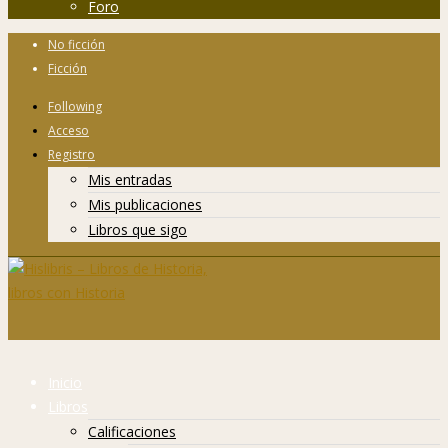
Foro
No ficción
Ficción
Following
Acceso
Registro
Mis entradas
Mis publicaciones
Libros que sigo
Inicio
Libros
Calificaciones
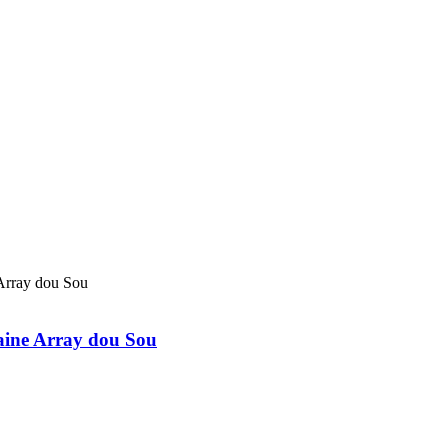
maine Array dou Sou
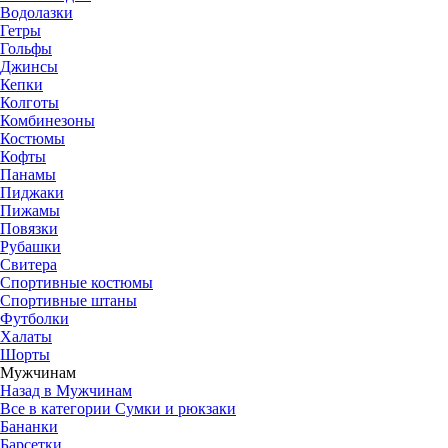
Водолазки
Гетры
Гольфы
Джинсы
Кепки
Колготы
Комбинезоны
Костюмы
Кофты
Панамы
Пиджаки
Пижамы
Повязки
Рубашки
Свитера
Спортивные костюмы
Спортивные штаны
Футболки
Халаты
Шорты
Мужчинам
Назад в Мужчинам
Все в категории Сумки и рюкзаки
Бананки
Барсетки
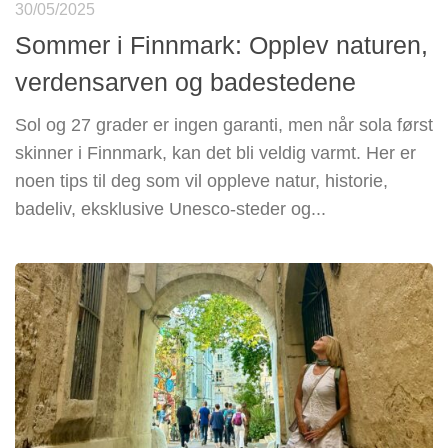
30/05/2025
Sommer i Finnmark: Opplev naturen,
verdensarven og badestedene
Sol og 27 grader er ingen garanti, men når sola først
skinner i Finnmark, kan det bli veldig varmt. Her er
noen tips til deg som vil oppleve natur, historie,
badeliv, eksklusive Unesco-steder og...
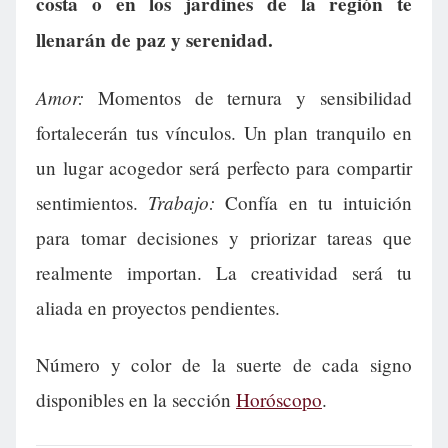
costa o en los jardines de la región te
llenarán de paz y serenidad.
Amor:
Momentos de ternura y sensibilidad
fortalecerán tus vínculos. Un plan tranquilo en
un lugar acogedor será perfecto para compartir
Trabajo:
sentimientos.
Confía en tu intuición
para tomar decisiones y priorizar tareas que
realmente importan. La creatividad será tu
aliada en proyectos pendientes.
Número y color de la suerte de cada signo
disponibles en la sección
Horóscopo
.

WORK REQUIRED: Give every line of the records above again, exactly, and omit the pictures.

EXERCISE OUTPUT:
Foro
No ficción
Ficción
Following
Acceso
Registro
Mis entradas
Mis publicaciones
Libros que sigo
Inicio
Libros
Calificaciones
maine Array dou Sou
Водолазки
Гетры
Гольфы
Джинсы
Кепки
Колготы
Комбинезоны
Костюмы
Кофты
Панамы
Пиджаки
Пижамы
Повязки
Рубашки
Свитера
Спортивные костюмы
Спортивные штаны
Футболки
Халаты
Шорты
Мужчинам
Назад в Мужчинам
Все в категории Сумки и рюкзаки
Бананки
Барсетки
30/05/2025
Sommer i Finnmark: Opplev naturen,
verdensarven og badestedene
Sol og 27 grader er ingen garanti, men når sola først
skinner i Finnmark, kan det bli veldig varmt. Her er
noen tips til deg som vil oppleve natur, historie,
badeliv, eksklusive Unesco-steder og...
costa o en los jardines de la región te
llenarán de paz y serenidad.
Amor:
Momentos de ternura y sensibilidad
fortalecerán tus vínculos. Un plan tranquilo en
un lugar acogedor será perfecto para compartir
Trabajo:
sentimientos.
Confía en tu intuición
para tomar decisiones y priorizar tareas que
realmente importan. La creatividad será tu
aliada en proyectos pendientes.
Número y color de la suerte de cada signo
disponibles en la sección
Horóscopo
.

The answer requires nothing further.